Approvals: 0/1The Previously approved version (2017/09/01 13:51) is available.
High performance parallel storage + large memory nodes
17 Bioinformatics nodes (“BINF”-Nodes) are a new addition to VSC-3. They are intended for
- jobs that have high demands on main memory and/or
- storage throughput in mind.
Used Hardware
There are 17 nodes and each node consists of
- CPU: 2x Intel(R) Xeon(R) CPU E5-2690 v4 @ 2.60GHz (14 Cores / 28 threads per CPU)
- Storage: 4x Intel P3600 SSD 2 TB (Exported via the BINFS filesystem)
- Storage: 12x Seagate ST8000NM0075 8 TB Disks (Exported via the BINFL filesystem)
- Intel Omnipath Interconnect (100 Gigabit/s)
- Mellanox ConnectX3 Infiniband Controller (40 Gigabit/s to VSC-3)
Main memory is
- 512GB for the nodes binf-01 to binf-12,
- 1024GB for the nodes binf-13 to binf-16 and
- the binf-17 node has a total of 1536GB of RAM (with slightly lower performance).
Differences to other VSC-3 Nodes
The nodes are interconnected via Intel Omnipath. If one runs his calculations directly on the BINF nodes and utilises the BINFS or BINFL filesystem for writing data, then the throughput rate of the interconnect is up to 2.5 times as fast as using the QDR Infiniband interconnect of VSC3.
Quotas / How to get more diskspace
Because of the high throughput rate of the SSDs, there are very strict quotas set on the filesystems. If you are eligible to use the BINFS and/or the BINFL filesystems write us a mail with the needed diskspace and we will increase your quota in coordination with the bioinformatics project leaders.
To see the quota limits and the used space one can use the beegfs-ctl command:
# Show Quota on $BINFS beegfs-ctl --getquota --mount=/binfs --gid ProjectNumber # Show Quota on $BINFL beegfs-ctl --getquota --mount=/binfl --gid ProjectNumber
Please note that one has to include the –mount=/binfs or –mount=/binfl part, otherwise the quota for the $GLOBAL
filesystem will be shown.
For additional info refer to BeeGFS quotas.
Available filesystems
The binf nodes export 2 mountpoints which are $BINFS
(/binfs) and $BINFL
(/binfl). The BINFS filesystem is more than twice as fast as the BINFL filesystem and even a magnitude faster then the $GLOBAL
filesystem. If you need really high IO rates you should use the BINFS filesystem.

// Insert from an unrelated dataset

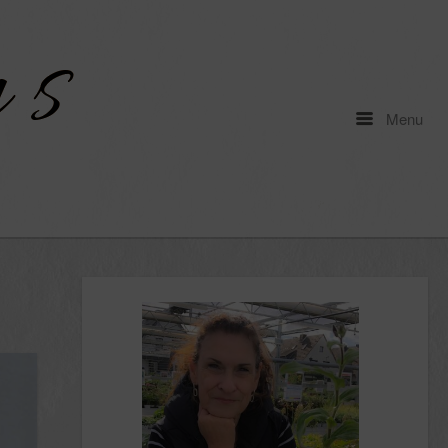
Menu
Menu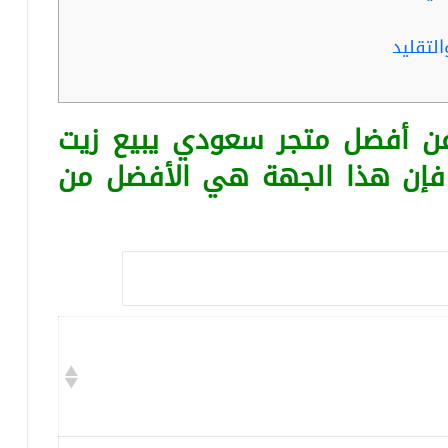
لتقليد
عن أفضل متجر سعودي يبيع زيت
 فإن هذا الجهة هي الأفضل من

If you need much space then you should use the $BINFL
filesystem, which is 10 times larger than $BINFS
.
Please keep in mind that $BINFS
has no redundancy and is seen as fast scratch space. A hardware defect can (and most probably will, and already has) lead to a situation where the whole file systems gets reinitialised, which means the wiping of the whole data on the parallel filesystem. So if you can't live with that, you should use the $BINFL
file system which has a bit more redundancy.
Submitting Jobs
To submit Jobs that should run on the binf nodes one has to add
#SBATCH --qos normal_binf #SBATCH -C binf #SBATCH --partition binf #SBATCH --profile=None
to the jobscript. This will give a maximum runtime of 24 hours.
If you are are one of the priority users of the binf nodes you can use
#SBATCH --qos fast_binf
to get in the priority queue, which has a maximum runtime of 72 hours.
If you just want to utilise the filesystems you can use the $BINFS/$BINFL
environment variables in your scripts.
Using high memory nodes
If you have a need for more than 512GB of memory you can get the 4 1 TB nodes with
#SBATCH --mem 1000000
and if you want to use the 1.5 TB node issue a
#SBATCH --mem 1500000
in your script.
Pitfalls
- Distributed file systems do not perform well when it comes to random I/O. If you need to do random I/O it would be best to first copy your data into the main memory of the node that is working on the data and do the random I/O in the main memory. To accomplish this you could either use the
$TMP
filesystem or use the mmap system call.